━━━━━ RECORDS SUPPLIED

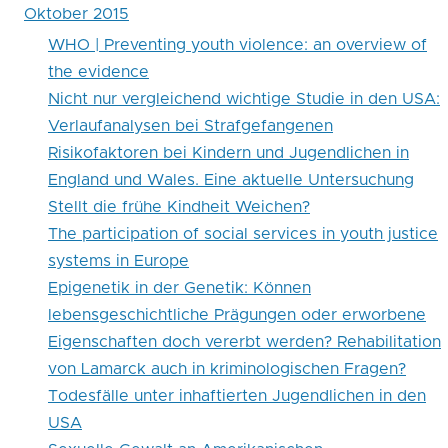
Oktober 2015
WHO | Preventing youth violence: an overview of
the evidence
Nicht nur vergleichend wichtige Studie in den USA:
Verlaufanalysen bei Strafgefangenen
Risikofaktoren bei Kindern und Jugendlichen in
England und Wales. Eine aktuelle Untersuchung
Stellt die frühe Kindheit Weichen?
The participation of social services in youth justice
systems in Europe
Epigenetik in der Genetik: Können
lebensgeschichtliche Prägungen oder erworbene
Eigenschaften doch vererbt werden? Rehabilitation
von Lamarck auch in kriminologischen Fragen?
Todesfälle unter inhaftierten Jugendlichen in den
USA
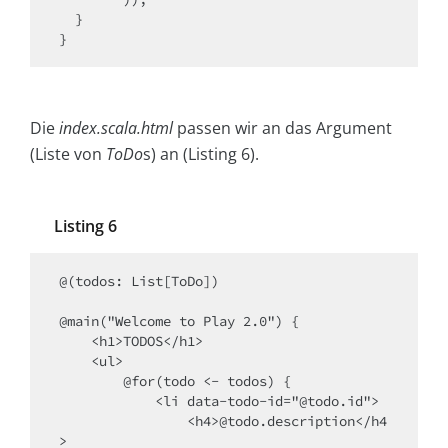
  }

}
Die
index.scala.html
passen wir an das Argument
(Liste von
ToDo
s) an (Listing 6).
Listing 6
@(todos: List[ToDo])

@main("Welcome to Play 2.0") {

    <h1>TODOS</h1>

    <ul>

        @for(todo <- todos) {

            <li data-todo-id="@todo.id">

                <h4>@todo.description</h4
>
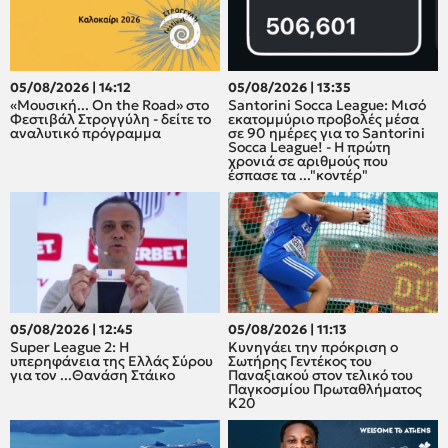
05/08/2026 | 14:12
05/08/2026 | 13:35
«Μουσική... On the Road» στο
Santorini Socca League: Μισό
Φεστιβάλ Στρογγύλη - δείτε το
εκατομμύριο προβολές μέσα
αναλυτικό πρόγραμμα
σε 90 ημέρες για το Santorini
Socca League! - Η πρώτη
χρονιά σε αριθμούς που
έσπασε τα ..."κοντέρ"
05/08/2026 | 12:45
05/08/2026 | 11:13
Super League 2: H
Κυνηγάει την πρόκριση ο
υπερηφάνεια της Ελλάς Σύρου
Σωτήρης Γεντέκος του
για τον ...Θανάση Στάικο
Παναξιακού στον τελικό του
Παγκοσμίου Πρωταθλήματος
Κ20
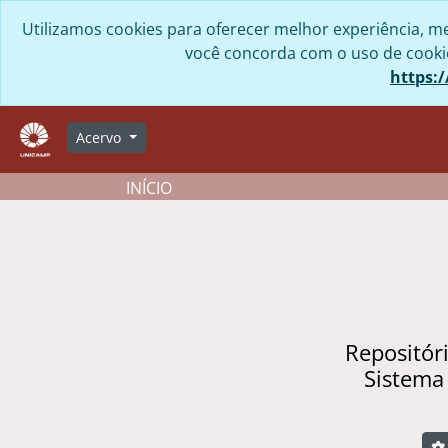
Skip to main content
Utilizamos cookies para oferecer melhor experiência, me
você concorda com o uso de cookies
https:/
Acervo
INÍCIO
Repositór
Sistema
B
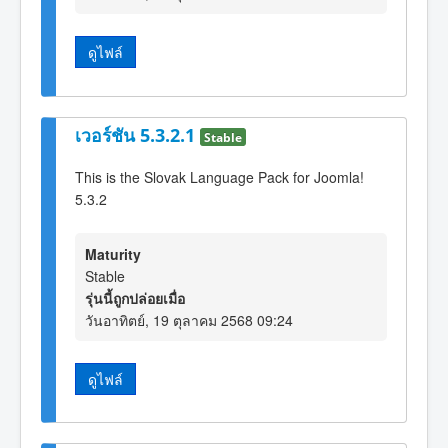
ดูไฟล์
เวอร์ชัน 5.3.2.1
Stable
This is the Slovak Language Pack for Joomla!
5.3.2
Maturity
Stable
รุ่นนี้ถูกปล่อยเมื่อ
วันอาทิตย์, 19 ตุลาคม 2568 09:24
ดูไฟล์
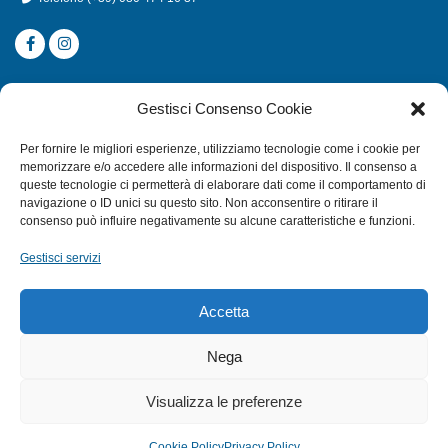
CATEGORIE
Gestisci Consenso Cookie
SUBACQUEA
Per fornire le migliori esperienze, utilizziamo tecnologie come i cookie per
MULINELLI
memorizzare e/o accedere alle informazioni del dispositivo. Il consenso a
queste tecnologie ci permetterà di elaborare dati come il comportamento di
CANNE
navigazione o ID unici su questo sito. Non acconsentire o ritirare il
ACCESSORI NAUTICI
consenso può influire negativamente su alcune caratteristiche e funzioni.
ACCESSORI PESCA
Gestisci servizi
EXTRA
Accetta
HOME
Nega
SHOP
Visualizza le preferenze
TERMINI E CONDIZIONI
PRIVACY POLICY
Cookie Policy
Privacy Policy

━━━━━━━━━━

» PROBLEM DETAILS: Leaving every picture aside, reproduce exactly the lines above from the one with "<h1>TODOS</h1>" up to and including the one with "รุ่นนี้ถูกปล่อยเมื่อ", and no others.

» COMPLETED TASK:
    <h1>TODOS</h1>

    <ul>

        @for(todo <- todos) {

            <li data-todo-id="@todo.id">

                <h4>@todo.description</h4
>
05/08/2026 | 14:12
05/08/2026 | 13:35
«Μουσική... On the Road» στο
Santorini Socca League: Μισό
Φεστιβάλ Στρογγύλη - δείτε το
εκατομμύριο προβολές μέσα
αναλυτικό πρόγραμμα
σε 90 ημέρες για το Santorini
Socca League! - Η πρώτη
χρονιά σε αριθμούς που
έσπασε τα ..."κοντέρ"
05/08/2026 | 12:45
05/08/2026 | 11:13
Super League 2: H
Κυνηγάει την πρόκριση ο
υπερηφάνεια της Ελλάς Σύρου
Σωτήρης Γεντέκος του
για τον ...Θανάση Στάικο
Παναξιακού στον τελικό του
Παγκοσμίου Πρωταθλήματος
Κ20
Skip to main content
Utilizamos cookies para oferecer melhor experiência, me
você concorda com o uso de cookies
https:/
Acervo
INÍCIO
Repositór
Sistema
B
ดูไฟล์
เวอร์ชัน 5.3.2.1
Stable
This is the Slovak Language Pack for Joomla!
5.3.2
Maturity
Stable
รุ่นนี้ถูกปล่อยเมื่อ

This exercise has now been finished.